Он расставил тарелки, разложил приборы, поднял крышку тележки и начал подавать.
- Да, - заметил я. - Возможно, что надолго.
Я продегустировал шампанское и одобрительно крякнул.
- Поэтому я хочу, прежде чем уеду, сказать тебе кое-что, что ты, наверное, и так знаешь. Да, так вот, ты готовишь самые лучшие блюда из всех, что я когда-либо пробовал…
- Плахотарю вас, мистер Сандау, - его от природы красноватое лицо потемнело в два раза, и он погасил улыбку, скромно опустив глаза. - Очень пыл рат рапотать с вами.
- Поэтому, если ты не возражаешь против годового отпуска с полной оплатой плюс дополнительный фонд на испытание новых рецептов, если такие интересы возникнут, то я вызову контору Бурсара и все с ним улажу.
- Кохда уезшаете, сир?
- Завтра рано утром.
- Понимаю, сир. Плахотарю фас. Ошень приятное претложение.
- Наверное, забавно готовить блюда, которые даже не можешь попробовать?
- О нет, сир, - запротестовал он. - На пробователи можно полностью положиться. Часто тумал я, какой фкус у того, что я готовил, но это как у химика - он не фсехда шелает знать, какие на фкус его химикалии. Вы понимаете, что я хочу сказать, сир?
В одной руке он держал корзиночку с ватрушками, в другой сжимал ручку кофейника, еще одной рукой подавал блюдо с капустным салатом, а последней рукой опирался на тележку. Сам он был ригелианец, имя его звучало примерно так: Ммммирт’ы Бооон. В Галактике нет лучших поваров, чем ригелианцы, если только снабдить их соответствующими приставками-пробователями. К славе они относятся довольно спокойно. Подобные беседы мы с ним вели уже не раз, и он знает, что я просто шучу, когда пытаюсь заставить его признать, что человеческая пища наводит его на мысли об отходах - производственных и органических. Очевидно, профессиональная этика воспрещает ему подобные признания. Обычно он спокойно отражает мои выпады. Лишь иногда, если ему уж очень досаждает избыток лимонного сока, грейпфрутового или апельсинового, он признается, что готовить еду для гомо сапиенс считается низшим уровнем, до какого может опуститься ригелианец. Я стараюсь от него не отстать, потому что люблю его и то, как он готовит, а раздобыть повара ригелианца очень трудно, независимо от суммы, которую вы можете предложить.

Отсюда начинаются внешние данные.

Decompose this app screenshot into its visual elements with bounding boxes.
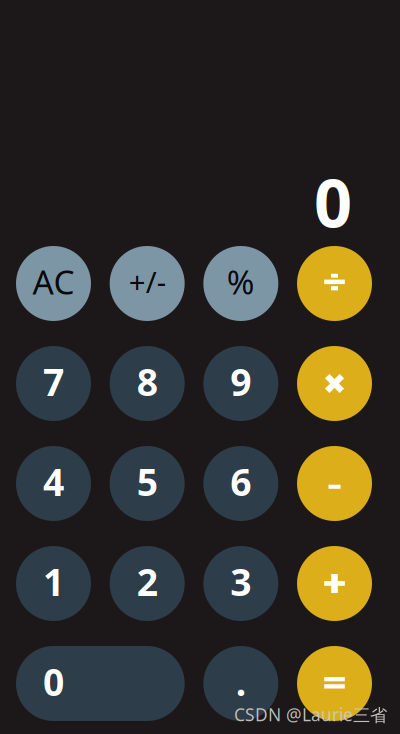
button[interactable]: Equals: [297, 646, 372, 721]
staticText: 7: [43, 357, 64, 406]
button[interactable]: Minus: [297, 446, 372, 521]
staticText: 0: [314, 158, 352, 246]
staticText: 2: [137, 557, 158, 606]
button[interactable]: 7: [16, 346, 91, 421]
button[interactable]: 4: [16, 446, 91, 521]
button[interactable]: +/-: [110, 246, 185, 321]
button[interactable]: %: [203, 246, 278, 321]
staticText: +/-: [129, 262, 166, 301]
button[interactable]: 9: [203, 346, 278, 421]
button[interactable]: 0: [16, 646, 185, 721]
staticText: CSDN @Laurie三省: [234, 703, 387, 726]
staticText: 0: [43, 657, 64, 706]
button[interactable]: 2: [110, 546, 185, 621]
staticText: 9: [230, 357, 251, 406]
staticText: AC: [32, 259, 74, 304]
button[interactable]: 1: [16, 546, 91, 621]
button[interactable]: 6: [203, 446, 278, 521]
staticText: 3: [230, 557, 251, 606]
button[interactable]: 8: [110, 346, 185, 421]
button[interactable]: 5: [110, 446, 185, 521]
staticText: .: [236, 657, 246, 706]
button[interactable]: Divide: [297, 246, 372, 321]
button[interactable]: .: [203, 646, 278, 721]
button[interactable]: Multiply: [297, 346, 372, 421]
staticText: 4: [43, 457, 64, 506]
staticText: 1: [43, 557, 64, 606]
staticText: 8: [137, 357, 158, 406]
staticText: %: [227, 259, 255, 304]
button[interactable]: AC: [16, 246, 91, 321]
button[interactable]: Plus: [297, 546, 372, 621]
staticText: 5: [137, 457, 158, 506]
staticText: 6: [230, 457, 251, 506]
button[interactable]: 3: [203, 546, 278, 621]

- Мартин, если что-нибудь случится со мной в отъезде, я хочу, чтобы ты знал - о тебе я сделал специальное упоминание в завещании.
- Я… я не знаю, что сказать, сир.
- Тогда ничего не говори. Но я надеюсь вернуться.
Мартин был одним из немногих людей, которым я мог бы с полной безопасностью говорить подобные вещи. Во всяком случае, он служит у меня тридцать два года и давно заработал хорошую пожизненную пенсию. Готовить еду было его бесстрастной страстью, и по непонятной причине он, кажется, неплохо ко мне относился. Он недурно зажил бы, помри я вдруг на месте, но не настолько уже хорошо, чтобы подбавлять мне в салат муританского яду от бабочек.
- Взгляни-ка только на этот закат! - перешел я на другую тему.
Он смотрел минуты две, потом заметил:
- Хорошо вы их подрумянили, сир.
- Благодарю за комплимент. Можешь оставить коньяк и сигары и быть свободным. Я посижу еще немного.
Он оставил коньяк и сигары на обеденном столе, выпрямился во все свои восемь футов, отвесил поклон и произнес:
- Щасливого пути, сир, и спокойной ночи.
- Приятных снов.
- Плахотарю фас, - и он заскользил прочь в сумерки.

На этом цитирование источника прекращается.